What could be more impressive than sunrise at noon—and more representative of landscape art? I should have read the title or, at the very least, noticed that I was facing west toward the Hudson. This is Artie Verkant’s Exposure Adjustment on a Sunset, and the sun’s hazy yellow sphere and broad band of white are equally an illusion. Give him a little time, and they will dissolve in pixels anyway. Robert Adams's Longmont, Colorado (Matthew Marks, 1980)

The museum is out to alter the very idea of landscape in art, just as Verkant has taken it from painting to video. It sees contemporary art from its collection as “Shifting Landscapes” through January—and I work this in with earlier reports on two other landscape painters, Paul Paiement and Hilary Pecis, as a longer review and my latest upload. The Whitney’s seventy-five artists also dissolve the distinction between human and animal, artifice and nature. It is oddly insular all the same. Maria Berrio could be speaking for them all when she calls a painting Universe of One. Still, if it seems arbitrary and downright incoherent, there will always be another dawn.

You have seen this often enough before. A museum rolls out a genre from art’s history and modernizes it in the interest of contemporary art and diversity. It could be self-portraiture, the female body, art’s materials, or blackness. It risks becoming not so much a theme, since a show’s rooms will have their own themes, as a tic. Jennie Goldstein, Marcela Guerrero, and Roxanne Smith as curators take that model from the body into landscape painting. If neither landscape nor painting is all that evident, you will not be surprised.
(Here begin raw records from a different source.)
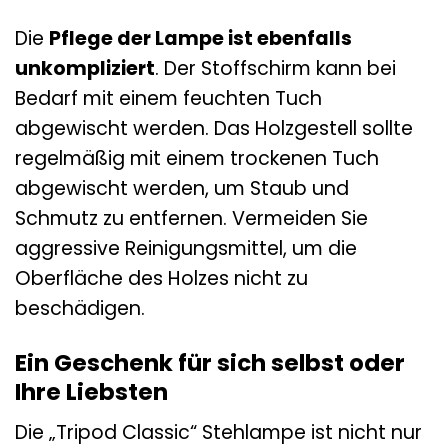
Die
Pflege der Lampe ist ebenfalls
unkompliziert
. Der Stoffschirm kann bei
Bedarf mit einem feuchten Tuch
abgewischt werden. Das Holzgestell sollte
regelmäßig mit einem trockenen Tuch
abgewischt werden, um Staub und
Schmutz zu entfernen. Vermeiden Sie
aggressive Reinigungsmittel, um die
Oberfläche des Holzes nicht zu
beschädigen.
Ein Geschenk für sich selbst oder
Ihre Liebsten
Die „Tripod Classic“ Stehlampe ist nicht nur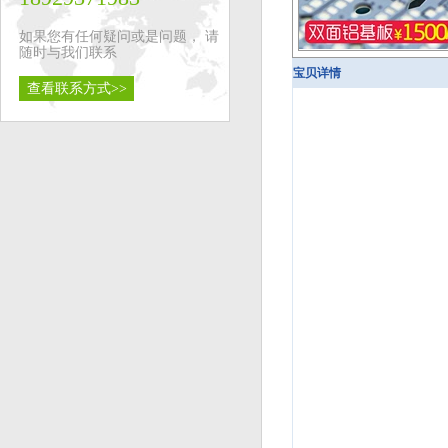
如果您有任何疑问或是问题， 请
随时与我们联系
宝贝详情
查看联系方式>>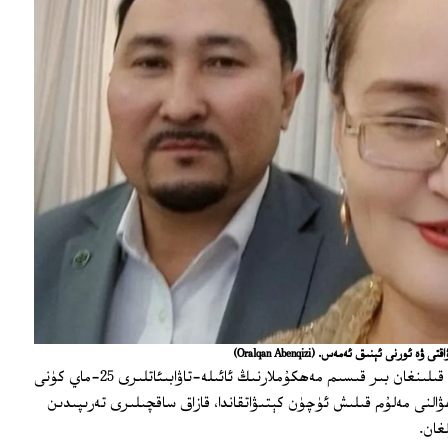
ۋاقتى ۋە ئورنى ئېنىق ئەمەس.
(Oralqan Abenqizi)
قازاقىستاندا ئۆتكەن ئايدا قاماققا مەھكۇم قىلىنغان بىر قىسىم مەھكۇملارنىڭ ئائىلە-تاۋابىئاتلىرى 25-ماي كۈنى
ۋالنى مەلۇم قىلىش ئۈچۈن كېتىۋاتقاندا، قازاق ساقچىلىرى تەرىپىدىن
غان.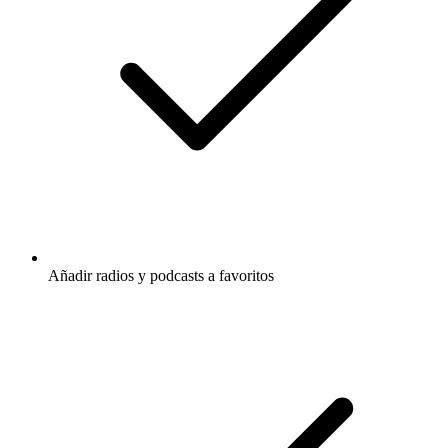
Añadir radios y podcasts a favoritos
That may be the Hudson out the west window, but this is not the Hudson River School. The very first room takes things off the canvas once and for all. Its theme of “Borderlands” makes sense when elections turn on immigration, but is art still crossing borders? Leslie Martinez applies pumice, paint chips, and rags, and you will just have to take her word for it that they reflect the accumulation of objects and cultures in a human life. Huge mossy creatures lie on a bed of turf for Amalia Mesa-Bains, while flames spread at night on a grid of ceramic chips by Teresita Fernández. She didn’t start the fire.

The flames may refer as much to climate change as to borderlands, and the next section speaks to the altered landscape. Robert Adams photographs industrial sites in Colorado. Dance for Nicole Soto Rodríguez alludes to sites and customs in Puerto Rico, but as performed on video and on a luxuriant staircase at home. What, then, could show the land’s transformation better than New York? Cityscapes here just may not have much to do with the urban landscape. They make room for Keith Haring, of all people, and (New York New Wave) Jean-Michel Basquiat.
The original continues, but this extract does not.